A group of cells captured with a traditional optical microscope (left) and with DNA microscopy (right)

Weinstein et al./Cell

Researchers use DNA to take pictures of cells

To look at a cell, you used to need a microscope. Now, researchers have found a way to view cells by using their own genetic material to take snapshots. The technique—called DNA microscopy—produces images that are less clear than those from traditional microscopy, but that could enable scientists to improve cancer treatment and probe how our nervous system forms.

“DNA microscopy is an ingenious approach,” says geneticist Howard Chang of the Stanford University School of Medicine in Palo Alto, California, who wasn’t connected to the research. “I think it will be used.”

To make the DNA microscope, postdoc Joshua Weinstein of the Broad Institute of in Cambridge, Massachusetts, and colleagues started with a group of cells in a culture dish. By creating DNA versions of the RNA molecules in the cells, they produced a large number of DNA molecules they could track. They then added tags—short pieces of DNA—that latched onto these DNA duplicates. Next, the scientists mixed in chemicals that produce multiple copies of these tags and the DNA molecules they connect to. As these copies built up, they started to drift away from their original location. When two wandering DNA molecules ran into each other, they linked up and spawned a unique DNA label that marked the encounter.

These labels are crucial for capturing a DNA image of the cells. If two DNA molecules start out close to each other, their diffusing copies will hook up frequently and produce more labels than two DNA molecules that start out farther apart. To count the labels, the researchers grind up the cells and analyze the DNA they contain. A computer algorithm can then infer the original positions of the DNA molecules to generate an image.

In a sense, Weinstein says, the original DNA molecules are like radio towers that send messages in the form of DNA molecules to each other. Researchers can detect when one tower communicates with another one nearby and use the pattern of transmissions among towers to map their locations.

To determine how well the technique works, the researchers tested it on cells carrying genes for either green or red proteins. The image created with DNA microscopy was not as sharp as one the researchers obtained with a light microscope, but it distinguished the genetically distinct red and green cells, the team reports today in Cell. In addition, Weinstein says, it captured the arrangement of the cells. That ability could be useful in analyzing a sample from, say, an organ in a human body. The technique can’t yet reveal fine details within cells, however.

“The goal is not to replace optical microscopy,” Weinstein says. But DNA microscopy can do some things optical microscopy can’t.
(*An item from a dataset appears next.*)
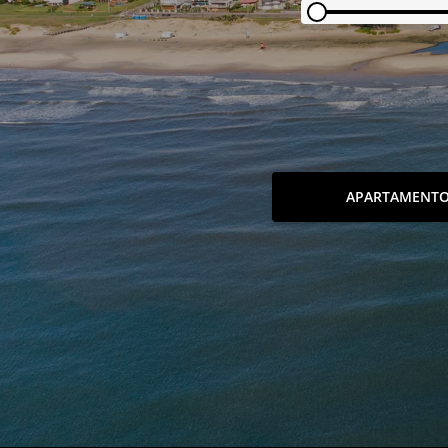
APARTAMENT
For instance, optical microscopy often can’t distinguish among cells with DNA differences, such as tumor cells with specific mutations or immune cells, which are often genetically unique after shuffling their DNA. Weinstein says DNA microscopy may help improve certain cancer treatments by identifying immune cells that can attack tumors. As our nervous system develops, cells often produce unique RNAs that enable them to make specialized proteins, and the technique could also help researchers investigate these cells.

The technique is “pretty cool,” says molecular technologist Joakim Lundeberg of the KTH Royal Institute of Technology in Stockholm, who helped develop an approach for visualizing RNA in cells. But he cautions that the study is preliminary and that researchers still need to determine the technique’s capabilities. DNA microscopy would be valuable if it could produce 3D images of cells in a sample, he says. “They need to demonstrate this in a tissue to really understand how useful it is.”